First you must find out how much power you are focussing on an object (that is not a temperature, but an energy flow).

 

As I mentioned in a reply in a previous post, you have to find the insolation for where you live. That needs to be converted to Watt/m2s (power per area).

Then you focus that energy on to a much smaller area (same power, smaller area).

 

Then you have to look up some parameters of the material you try to heat up (probably water).

You need to know the Cp value (specific heat). That's 4180 J/kgK for water.

You need to know the reflectivity of your materials (tubes, and the mirror itself)... but you can also just assume 50% efficiency (the rest of the light reflects, and is not absorbed by the water)... probably a safe guess.

 

Then you must decide on a flow of water (kg/s, or liter/s)... because if you have no flow, you will heat up the water more and more and more...

 

Now, you have an amount of energy, a flow, a material that needs to be heated, and an efficiency.

 

Your formula now is:

 

[math]P\cdot{\epsilon} = F\cdot{C_P\cdot{\Delta{T}}}[/math]

 

[math]P[/math] = power (energy per second, in Watts)

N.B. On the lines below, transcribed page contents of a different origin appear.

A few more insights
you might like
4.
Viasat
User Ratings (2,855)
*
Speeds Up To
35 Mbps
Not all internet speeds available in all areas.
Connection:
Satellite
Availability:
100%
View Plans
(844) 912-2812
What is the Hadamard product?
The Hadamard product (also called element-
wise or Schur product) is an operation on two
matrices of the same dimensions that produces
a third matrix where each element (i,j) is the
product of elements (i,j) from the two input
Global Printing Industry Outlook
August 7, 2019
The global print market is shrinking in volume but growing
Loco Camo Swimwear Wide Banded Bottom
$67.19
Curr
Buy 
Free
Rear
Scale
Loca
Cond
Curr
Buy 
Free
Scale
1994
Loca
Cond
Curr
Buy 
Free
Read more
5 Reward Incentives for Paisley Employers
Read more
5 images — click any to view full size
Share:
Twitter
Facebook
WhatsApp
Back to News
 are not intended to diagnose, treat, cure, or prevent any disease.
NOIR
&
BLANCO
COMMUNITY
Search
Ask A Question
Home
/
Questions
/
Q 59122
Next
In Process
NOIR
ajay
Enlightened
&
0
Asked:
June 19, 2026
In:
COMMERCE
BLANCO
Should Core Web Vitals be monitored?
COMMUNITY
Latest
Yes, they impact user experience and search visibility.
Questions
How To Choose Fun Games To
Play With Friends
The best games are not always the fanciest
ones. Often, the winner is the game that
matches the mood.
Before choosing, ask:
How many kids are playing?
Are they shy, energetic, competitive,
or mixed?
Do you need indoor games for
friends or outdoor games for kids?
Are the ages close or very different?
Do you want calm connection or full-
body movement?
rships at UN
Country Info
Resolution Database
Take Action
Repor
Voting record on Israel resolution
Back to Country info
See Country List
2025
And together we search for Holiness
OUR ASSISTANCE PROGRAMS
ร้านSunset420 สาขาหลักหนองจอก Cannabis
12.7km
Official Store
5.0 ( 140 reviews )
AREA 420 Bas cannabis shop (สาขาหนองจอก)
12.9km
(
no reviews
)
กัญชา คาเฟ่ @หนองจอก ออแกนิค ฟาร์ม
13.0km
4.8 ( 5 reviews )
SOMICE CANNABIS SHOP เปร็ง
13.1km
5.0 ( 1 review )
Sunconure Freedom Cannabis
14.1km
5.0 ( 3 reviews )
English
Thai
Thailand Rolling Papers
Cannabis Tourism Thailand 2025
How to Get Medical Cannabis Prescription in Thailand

[math]\epsilon[/math] = efficiency (%)

[math]F[/math] = flow (kg/s)

[math]C_P[/math] = specific heat (J/kgK)

[math]\Delta{T}[/math] = difference between temperature of incoming cold water, and water after heating up

 

Please note that you will probably reduce your efficiency as well because of heate losses. In short, because some parts get hot, they will start heating up the air around it, which means you lose energy. If you have no flow of any material (such as water), but instead have just a single sample which is heated up, then the temperature will rise and rise until the heat losses to the air from the sample are equal to the energy from the sunlight. And depending on the mirror, the sample, the air flow, and some other parameters, that can be really hot.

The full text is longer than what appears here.